== The problem ==
For the entries below, state how many lines contain the string "cidade". Add nothing else.
---------- Listed records
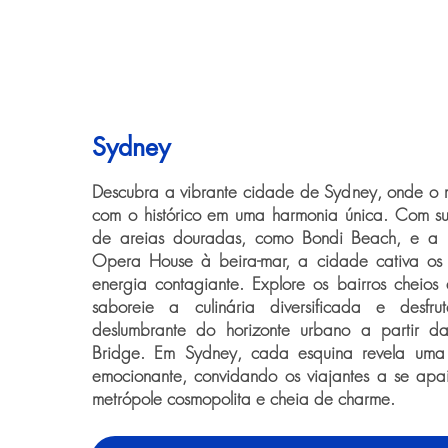
Sydney
Descubra a vibrante cidade de Sydney, onde o 
com o histórico em uma harmonia única. Com su
de areias douradas, como Bondi Beach, e a 
Opera House à beira-mar, a cidade cativa os v
energia contagiante. Explore os bairros cheios
saboreie a culinária diversificada e desfr
deslumbrante do horizonte urbano a partir 
Bridge. Em Sydney, cada esquina revela uma
emocionante, convidando os viajantes a se apa
metrópole cosmopolita e cheia de charme.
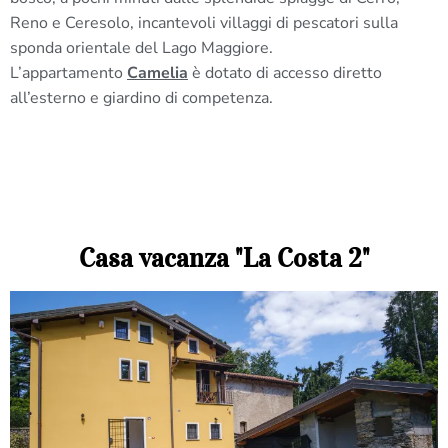
Reno e Ceresolo, incantevoli villaggi di pescatori sulla
sponda orientale del Lago Maggiore.
L’appartamento
Camelia
è dotato di accesso diretto
all’esterno e giardino di competenza.
Casa vacanza "La Costa 2"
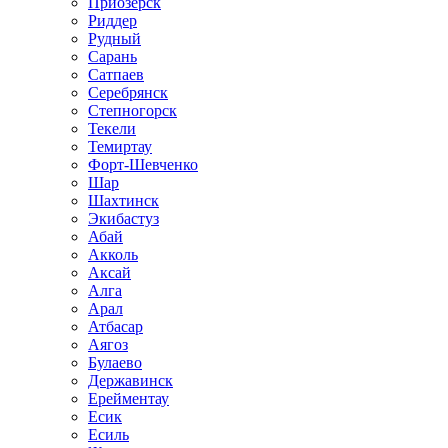
Приозёрск
Риддер
Рудный
Сарань
Сатпаев
Серебрянск
Степногорск
Текели
Темиртау
Форт-Шевченко
Шар
Шахтинск
Экибастуз
Абай
Акколь
Аксай
Алга
Арал
Атбасар
Аягоз
Булаево
Державинск
Ерейментау
Есик
Есиль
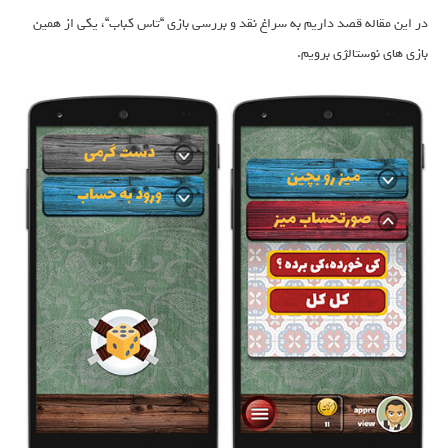
در این مقاله قصد داریم به سراغ نقد و بررسی بازی “تاس کباب“، یکی از همین
بازی های نوستالژی برویم.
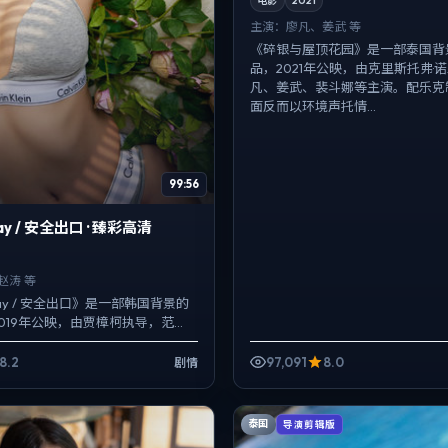
电影
2021
主演：
廖凡、姜武 等
《碎银与屋顶花园》是一部泰国背
品，2021年公映，由克里斯托弗·
凡、姜武、裴斗娜等主演。配乐克
面反而以环境声托情...
99:56
lay / 安全出口 · 臻彩高清
赵涛 等
Relay / 安全出口》是一部韩国背景的
019年公映，由贾樟柯执导，范
肖央等主演。把城市当作角色来
8.2
97,091
8.0
剧情
泰国
导演剪辑版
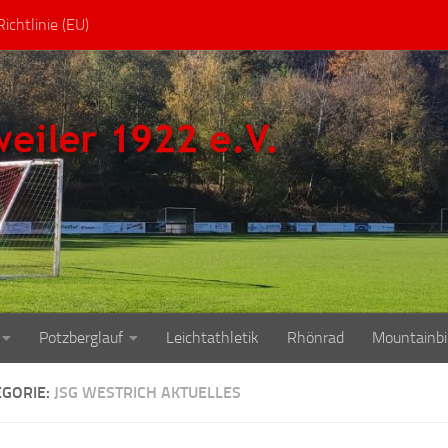
ichtlinie (EU)
Potzberglauf
Leichtathletik
Rhönrad
Mountainbi
EGORIE:
JSG WESTRICH AKTUELLES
--------------------
== Output below ==
2